=== Dataset ===
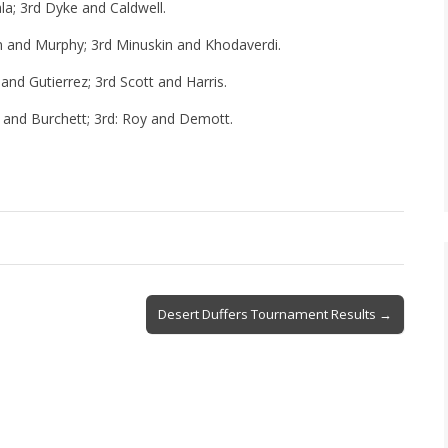
ala; 3rd Dyke and Caldwell.
en and Murphy; 3rd Minuskin and Khodaverdi.
and Gutierrez; 3rd Scott and Harris.
 and Burchett; 3rd: Roy and Demott.
Desert Duffers Tournament Results →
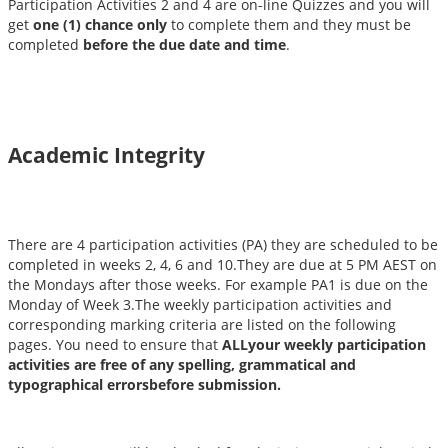
Participation Activities 2 and 4 are on-line Quizzes and you will
get
one (1) chance only
to complete them and they must be
completed
before the due date and time
.
Academic Integrity
There are 4 participation activities (PA) they are scheduled to be
completed in weeks 2, 4, 6 and 10.They are due at 5 PM AEST on
the Mondays after those weeks. For example PA1 is due on the
Monday of Week 3.The weekly participation activities and
corresponding marking criteria are listed on the following
pages. You need to ensure that
ALLyour weekly participation
activities are free of any spelling, grammatical and
typographical errorsbefore submission.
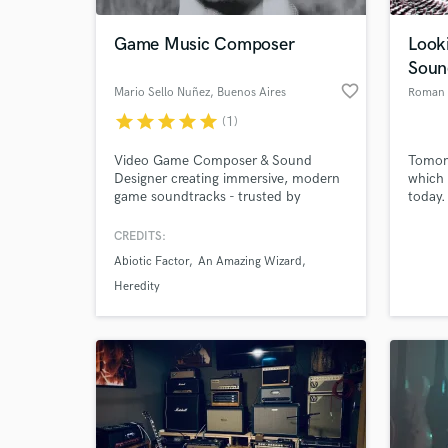
Game Music Composer
Looki
Soun
favorite_border
Mario Sello Nuñez
, Buenos Aires
Roman
star
star
star
star
star
(1)
Video Game Composer & Sound
Tomorr
Designer creating immersive, modern
which 
game soundtracks - trusted by
today.
studios behind Abiotic Factor,
I'm sp
Doomsday Paradise, The House of
signat
CREDITS:
World-c
Hamelin, Heredity and more.
make y
What c
Abiotic Factor
An Amazing Wizard
Heredity
Tell us
Need hel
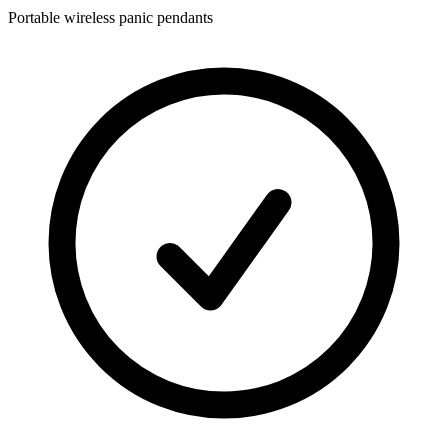
Portable wireless panic pendants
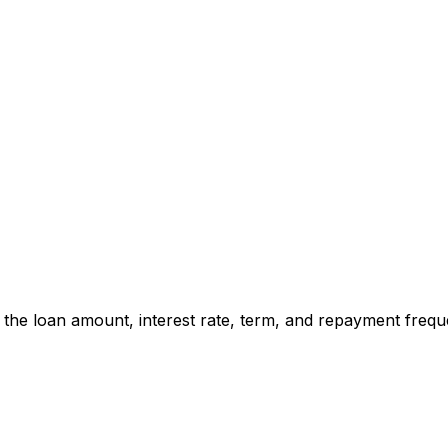
t the loan amount, interest rate, term, and repayment freq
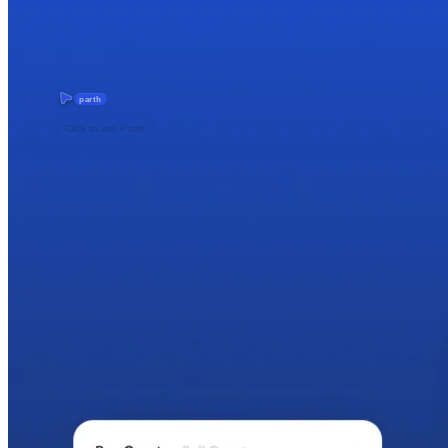
parth
Click to ask Parth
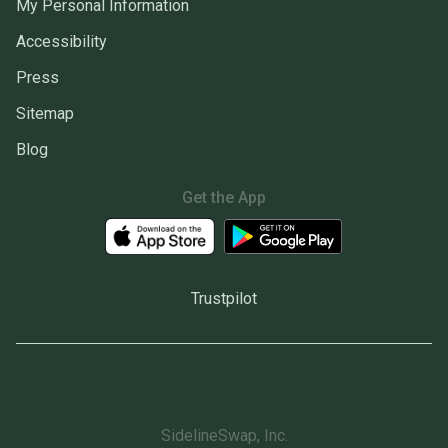
My Personal Information
Accessibility
Press
Sitemap
Blog
Get the App
Trustpilot
SidelineSwap, Inc.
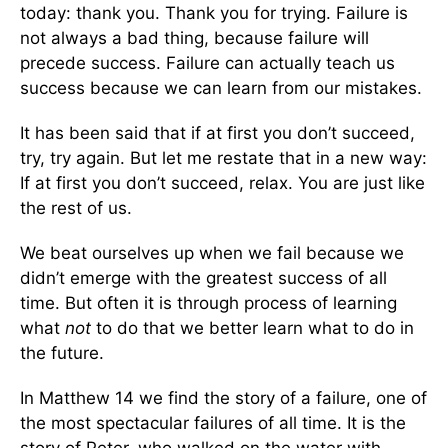
today: thank you. Thank you for trying. Failure is
not always a bad thing, because failure will
precede success. Failure can actually teach us
success because we can learn from our mistakes.
It has been said that if at first you don’t succeed,
try, try again. But let me restate that in a new way:
If at first you don’t succeed, relax. You are just like
the rest of us.
We beat ourselves up when we fail because we
didn’t emerge with the greatest success of all
time. But often it is through process of learning
what
not
to do that we better learn what to do in
the future.
In Matthew 14 we find the story of a failure, one of
the most spectacular failures of all time. It is the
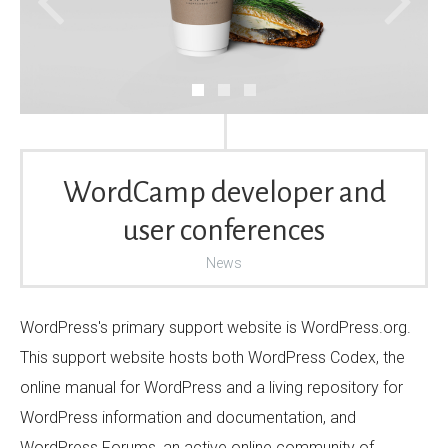
WordCamp developer and
user conferences
News
WordPress's primary support website is WordPress.org.
This support website hosts both WordPress Codex, the
online manual for WordPress and a living repository for
WordPress information and documentation, and
WordPress Forums, an active online community of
===
* What is expected
Set down the records exactly, without the pictures.

* Result below
ala; 3rd Dyke and Caldwell.
en and Murphy; 3rd Minuskin and Khodaverdi.
and Gutierrez; 3rd Scott and Harris.
 and Burchett; 3rd: Roy and Demott.
Desert Duffers Tournament Results →
Participation Activities 2 and 4 are on-line Quizzes and you will
get
one (1) chance only
to complete them and they must be
completed
before the due date and time
.
Academic Integrity
There are 4 participation activities (PA) they are scheduled to be
completed in weeks 2, 4, 6 and 10.They are due at 5 PM AEST on
the Mondays after those weeks. For example PA1 is due on the
Monday of Week 3.The weekly participation activities and
corresponding marking criteria are listed on the following
pages. You need to ensure that
ALLyour weekly participation
activities are free of any spelling, grammatical and
typographical errorsbefore submission.
Game Music Composer
Looki
Soun
favorite_border
Mario Sello Nuñez
, Buenos Aires
Roman
star
star
star
star
star
(1)
Video Game Composer & Sound
Tomorr
Designer creating immersive, modern
which 
game soundtracks - trusted by
today.
studios behind Abiotic Factor,
I'm sp
Doomsday Paradise, The House of
signat
CREDITS:
World-c
Hamelin, Heredity and more.
make y
What c
Abiotic Factor
An Amazing Wizard
Heredity
Tell us
Need hel
Portable wireless panic pendants
t the loan amount, interest rate, term, and repayment freq
parth
Click to ask Parth
My Personal Information
Accessibility
Press
Sitemap
Blog
Get the App
Trustpilot
SidelineSwap, Inc.
today: thank you. Thank you for trying. Failure is
not always a bad thing, because failure will
precede success. Failure can actually teach us
success because we can learn from our mistakes.
It has been said that if at first you don’t succeed,
try, try again. But let me restate that in a new way:
If at first you don’t succeed, relax. You are just like
the rest of us.
We beat ourselves up when we fail because we
didn’t emerge with the greatest success of all
time. But often it is through process of learning
what
not
to do that we better learn what to do in
the future.
In Matthew 14 we find the story of a failure, one of
the most spectacular failures of all time. It is the
WordCamp developer and
user conferences
News
WordPress's primary support website is WordPress.org.
This support website hosts both WordPress Codex, the
online manual for WordPress and a living repository for
WordPress information and documentation, and
WordPress Forums, an active online community of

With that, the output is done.